>>>>>

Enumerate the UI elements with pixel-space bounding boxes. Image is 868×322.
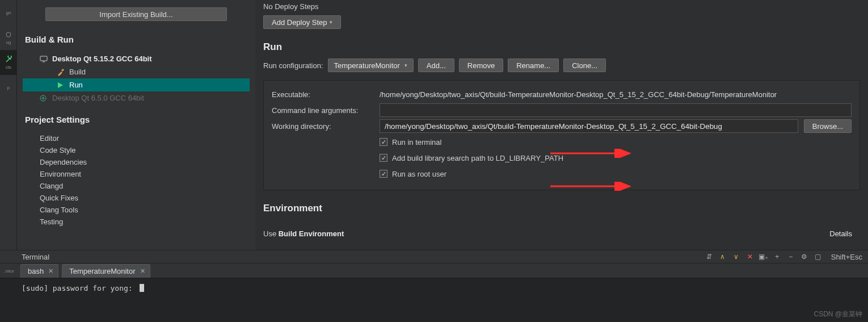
kit-label: Desktop Qt 6.5.0 GCC 64bit (52, 94, 144, 102)
settings-clangd[interactable]: Clangd (23, 180, 250, 192)
terminal-down-icon[interactable]: ∨ (731, 252, 741, 262)
design-mode[interactable]: gn (0, 0, 17, 25)
executable-value: /home/yong/Desktop/two_axis/Qt/build-Tem… (380, 90, 852, 99)
environment-bar: Use Build Environment Details (263, 227, 860, 242)
working-dir-label: Working directory: (272, 122, 380, 131)
use-environment-label: Use Build Environment (263, 229, 344, 238)
run-as-root-row[interactable]: Run as root user (380, 166, 852, 182)
no-deploy-steps-label: No Deploy Steps (263, 2, 860, 11)
terminal-close-icon[interactable]: ▢ (813, 252, 823, 262)
settings-clang-tools[interactable]: Clang Tools (23, 204, 250, 216)
plus-circle-icon (40, 95, 48, 102)
close-icon[interactable]: ✕ (48, 267, 53, 275)
project-settings-section: Project Settings Editor Code Style Depen… (23, 115, 250, 228)
terminal-settings-icon[interactable]: ⚙ (799, 252, 810, 262)
svg-rect-1 (40, 56, 47, 61)
mode-sidebar: gn ug cts p (0, 0, 17, 250)
rename-run-config-button[interactable]: Rename... (508, 58, 559, 72)
terminal-remove-icon[interactable]: − (786, 252, 796, 262)
settings-quick-fixes[interactable]: Quick Fixes (23, 192, 250, 204)
add-deploy-step-button[interactable]: Add Deploy Step (263, 15, 341, 29)
build-and-run-title: Build & Run (25, 35, 250, 44)
kit-desktop-qt5[interactable]: Desktop Qt 5.15.2 GCC 64bit (23, 52, 250, 65)
args-label: Command line arguments: (272, 106, 380, 115)
run-details-box: Executable: /home/yong/Desktop/two_axis/… (263, 80, 860, 190)
wrench-icon (5, 56, 12, 64)
terminal-tab-temperature-monitor[interactable]: TemperatureMonitor ✕ (62, 264, 150, 278)
terminal-prompt-text: [sudo] password for yong: (22, 284, 133, 292)
run-configuration-row: Run configuration: TemperatureMonitor Ad… (263, 58, 860, 72)
run-as-root-label: Run as root user (392, 170, 446, 178)
svg-point-0 (6, 32, 11, 37)
terminal-output[interactable]: [sudo] password for yong: (0, 278, 868, 322)
run-config-label: Run configuration: (263, 61, 323, 70)
run-in-terminal-row[interactable]: Run in terminal (380, 134, 852, 150)
ld-library-path-checkbox[interactable] (380, 154, 387, 162)
run-in-terminal-label: Run in terminal (392, 138, 441, 147)
debug-mode[interactable]: ug (0, 25, 17, 50)
monitor-icon (40, 56, 48, 62)
kit-run-step[interactable]: Run (23, 78, 250, 91)
clone-run-config-button[interactable]: Clone... (563, 58, 606, 72)
browse-working-dir-button[interactable]: Browse... (804, 119, 852, 133)
terminal-tab-bash[interactable]: bash ✕ (20, 264, 58, 278)
kit-label: Run (69, 81, 83, 89)
kit-label: Build (69, 68, 86, 76)
play-icon (57, 82, 65, 89)
terminal-add-icon[interactable]: + (772, 252, 782, 262)
hammer-icon (57, 68, 65, 76)
add-run-config-button[interactable]: Add... (418, 58, 454, 72)
remove-run-config-button[interactable]: Remove (459, 58, 503, 72)
watermark: CSDN @韭菜钟 (814, 310, 862, 319)
close-icon[interactable]: ✕ (140, 267, 145, 275)
terminal-up-icon[interactable]: ∧ (718, 252, 728, 262)
kit-label: Desktop Qt 5.15.2 GCC 64bit (52, 55, 152, 63)
settings-editor[interactable]: Editor (23, 132, 250, 144)
projects-mode[interactable]: cts (0, 50, 17, 75)
args-input[interactable] (380, 103, 852, 117)
terminal-shortcut-hint: Shift+Esc (831, 253, 862, 261)
environment-details-button[interactable]: Details (821, 227, 860, 240)
settings-testing[interactable]: Testing (23, 216, 250, 228)
run-as-root-checkbox[interactable] (380, 170, 387, 178)
executable-label: Executable: (272, 90, 380, 99)
environment-section-title: Environment (263, 203, 860, 214)
terminal-cursor (140, 284, 144, 292)
terminal-toolbar: Terminal ⇵ ∧ ∨ ✕ ▣₊ + − ⚙ ▢ Shift+Esc (0, 250, 868, 264)
terminal-options-icon[interactable]: ⇵ (704, 252, 714, 262)
kit-build-step[interactable]: Build (23, 65, 250, 78)
run-section-title: Run (263, 41, 860, 53)
bug-icon (5, 31, 12, 39)
ld-library-path-row[interactable]: Add build library search path to LD_LIBR… (380, 150, 852, 166)
tab-label: bash (28, 267, 44, 275)
run-config-select[interactable]: TemperatureMonitor (328, 58, 414, 72)
settings-environment[interactable]: Environment (23, 168, 250, 180)
terminal-stop-icon[interactable]: ✕ (745, 252, 755, 262)
help-mode[interactable]: p (0, 75, 17, 100)
terminal-side-label: ..nitor (0, 264, 17, 278)
import-existing-build-button[interactable]: Import Existing Build... (45, 7, 227, 21)
kit-desktop-qt6[interactable]: Desktop Qt 6.5.0 GCC 64bit (23, 91, 250, 104)
ld-library-path-label: Add build library search path to LD_LIBR… (392, 154, 563, 162)
terminal-tab-bar: ..nitor bash ✕ TemperatureMonitor ✕ (0, 264, 868, 278)
settings-dependencies[interactable]: Dependencies (23, 156, 250, 168)
settings-code-style[interactable]: Code Style (23, 144, 250, 156)
terminal-new-icon[interactable]: ▣₊ (759, 252, 769, 262)
tab-label: TemperatureMonitor (69, 267, 135, 275)
working-dir-input[interactable] (380, 119, 798, 133)
terminal-pane-title: Terminal (22, 253, 49, 261)
run-settings-page: No Deploy Steps Add Deploy Step Run Run … (255, 0, 868, 250)
run-in-terminal-checkbox[interactable] (380, 138, 387, 146)
projects-panel: Import Existing Build... Build & Run Des… (17, 0, 255, 250)
project-settings-title: Project Settings (25, 115, 250, 124)
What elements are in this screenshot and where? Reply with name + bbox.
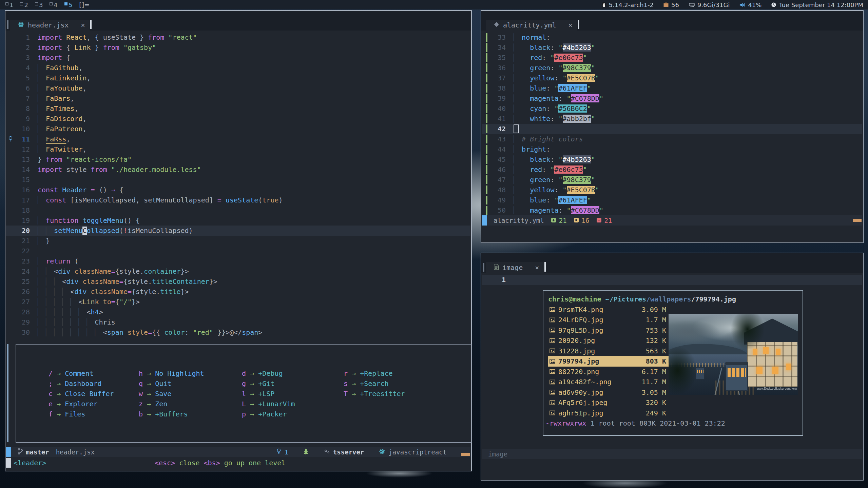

<<<<<

Copy all the records above exactly, but leave out the pictures.

*OUTPUT OF THE EXERCISE:*
Enumerate the UI elements with pixel-space bounding boxes. Image is 868×322.
kit-label: Desktop Qt 6.5.0 GCC 64bit (52, 94, 144, 102)
settings-clangd[interactable]: Clangd (23, 180, 250, 192)
terminal-down-icon[interactable]: ∨ (731, 252, 741, 262)
design-mode[interactable]: gn (0, 0, 17, 25)
executable-value: /home/yong/Desktop/two_axis/Qt/build-Tem… (380, 90, 852, 99)
environment-bar: Use Build Environment Details (263, 227, 860, 242)
working-dir-label: Working directory: (272, 122, 380, 131)
use-environment-label: Use Build Environment (263, 229, 344, 238)
run-as-root-row[interactable]: Run as root user (380, 166, 852, 182)
no-deploy-steps-label: No Deploy Steps (263, 2, 860, 11)
terminal-close-icon[interactable]: ▢ (813, 252, 823, 262)
settings-clang-tools[interactable]: Clang Tools (23, 204, 250, 216)
plus-circle-icon (40, 95, 48, 102)
close-icon[interactable]: ✕ (48, 267, 53, 275)
project-settings-section: Project Settings Editor Code Style Depen… (23, 115, 250, 228)
terminal-settings-icon[interactable]: ⚙ (799, 252, 810, 262)
svg-rect-1 (40, 56, 47, 61)
mode-sidebar: gn ug cts p (0, 0, 17, 250)
rename-run-config-button[interactable]: Rename... (508, 58, 559, 72)
terminal-remove-icon[interactable]: − (786, 252, 796, 262)
settings-quick-fixes[interactable]: Quick Fixes (23, 192, 250, 204)
add-deploy-step-button[interactable]: Add Deploy Step (263, 15, 341, 29)
build-and-run-title: Build & Run (25, 35, 250, 44)
kit-desktop-qt5[interactable]: Desktop Qt 5.15.2 GCC 64bit (23, 52, 250, 65)
args-label: Command line arguments: (272, 106, 380, 115)
run-details-box: Executable: /home/yong/Desktop/two_axis/… (263, 80, 860, 190)
wrench-icon (5, 56, 12, 64)
terminal-tab-temperature-monitor[interactable]: TemperatureMonitor ✕ (62, 264, 150, 278)
terminal-prompt-text: [sudo] password for yong: (22, 284, 133, 292)
run-configuration-row: Run configuration: TemperatureMonitor Ad… (263, 58, 860, 72)
run-as-root-label: Run as root user (392, 170, 446, 178)
svg-point-0 (6, 32, 11, 37)
terminal-output[interactable]: [sudo] password for yong: (0, 278, 868, 322)
run-config-label: Run configuration: (263, 61, 323, 70)
run-in-terminal-row[interactable]: Run in terminal (380, 134, 852, 150)
ld-library-path-checkbox[interactable] (380, 154, 387, 162)
run-in-terminal-label: Run in terminal (392, 138, 441, 147)
debug-mode[interactable]: ug (0, 25, 17, 50)
monitor-icon (40, 56, 48, 62)
kit-run-step[interactable]: Run (23, 78, 250, 91)
clone-run-config-button[interactable]: Clone... (563, 58, 606, 72)
browse-working-dir-button[interactable]: Browse... (804, 119, 852, 133)
terminal-tab-bash[interactable]: bash ✕ (20, 264, 58, 278)
kit-label: Run (69, 81, 83, 89)
kit-label: Build (69, 68, 86, 76)
play-icon (57, 82, 65, 89)
terminal-add-icon[interactable]: + (772, 252, 782, 262)
hammer-icon (57, 68, 65, 76)
add-run-config-button[interactable]: Add... (418, 58, 454, 72)
remove-run-config-button[interactable]: Remove (459, 58, 503, 72)
watermark: CSDN @韭菜钟 (814, 310, 862, 319)
close-icon[interactable]: ✕ (140, 267, 145, 275)
terminal-up-icon[interactable]: ∧ (718, 252, 728, 262)
kit-label: Desktop Qt 5.15.2 GCC 64bit (52, 55, 152, 63)
settings-editor[interactable]: Editor (23, 132, 250, 144)
projects-mode[interactable]: cts (0, 50, 17, 75)
args-input[interactable] (380, 103, 852, 117)
terminal-shortcut-hint: Shift+Esc (831, 253, 862, 261)
environment-details-button[interactable]: Details (821, 227, 860, 240)
settings-testing[interactable]: Testing (23, 216, 250, 228)
run-as-root-checkbox[interactable] (380, 170, 387, 178)
executable-label: Executable: (272, 90, 380, 99)
environment-section-title: Environment (263, 203, 860, 214)
terminal-cursor (140, 284, 144, 292)
terminal-toolbar: Terminal ⇵ ∧ ∨ ✕ ▣₊ + − ⚙ ▢ Shift+Esc (0, 250, 868, 264)
terminal-options-icon[interactable]: ⇵ (704, 252, 714, 262)
kit-build-step[interactable]: Build (23, 65, 250, 78)
run-section-title: Run (263, 41, 860, 53)
bug-icon (5, 31, 12, 39)
ld-library-path-row[interactable]: Add build library search path to LD_LIBR… (380, 150, 852, 166)
tab-label: bash (28, 267, 44, 275)
run-config-select[interactable]: TemperatureMonitor (328, 58, 414, 72)
settings-environment[interactable]: Environment (23, 168, 250, 180)
terminal-stop-icon[interactable]: ✕ (745, 252, 755, 262)
help-mode[interactable]: p (0, 75, 17, 100)
terminal-side-label: ..nitor (0, 264, 17, 278)
import-existing-build-button[interactable]: Import Existing Build... (45, 7, 227, 21)
kit-desktop-qt6[interactable]: Desktop Qt 6.5.0 GCC 64bit (23, 91, 250, 104)
ld-library-path-label: Add build library search path to LD_LIBR… (392, 154, 563, 162)
terminal-tab-bar: ..nitor bash ✕ TemperatureMonitor ✕ (0, 264, 868, 278)
settings-dependencies[interactable]: Dependencies (23, 156, 250, 168)
settings-code-style[interactable]: Code Style (23, 144, 250, 156)
terminal-new-icon[interactable]: ▣₊ (759, 252, 769, 262)
tab-label: TemperatureMonitor (69, 267, 135, 275)
working-dir-input[interactable] (380, 119, 798, 133)
terminal-pane-title: Terminal (22, 253, 49, 261)
run-settings-page: No Deploy Steps Add Deploy Step Run Run … (255, 0, 868, 250)
run-in-terminal-checkbox[interactable] (380, 138, 387, 146)
projects-panel: Import Existing Build... Build & Run Des… (17, 0, 255, 250)
project-settings-title: Project Settings (25, 115, 250, 124)
What elements are in this screenshot and where? Reply with name + bbox.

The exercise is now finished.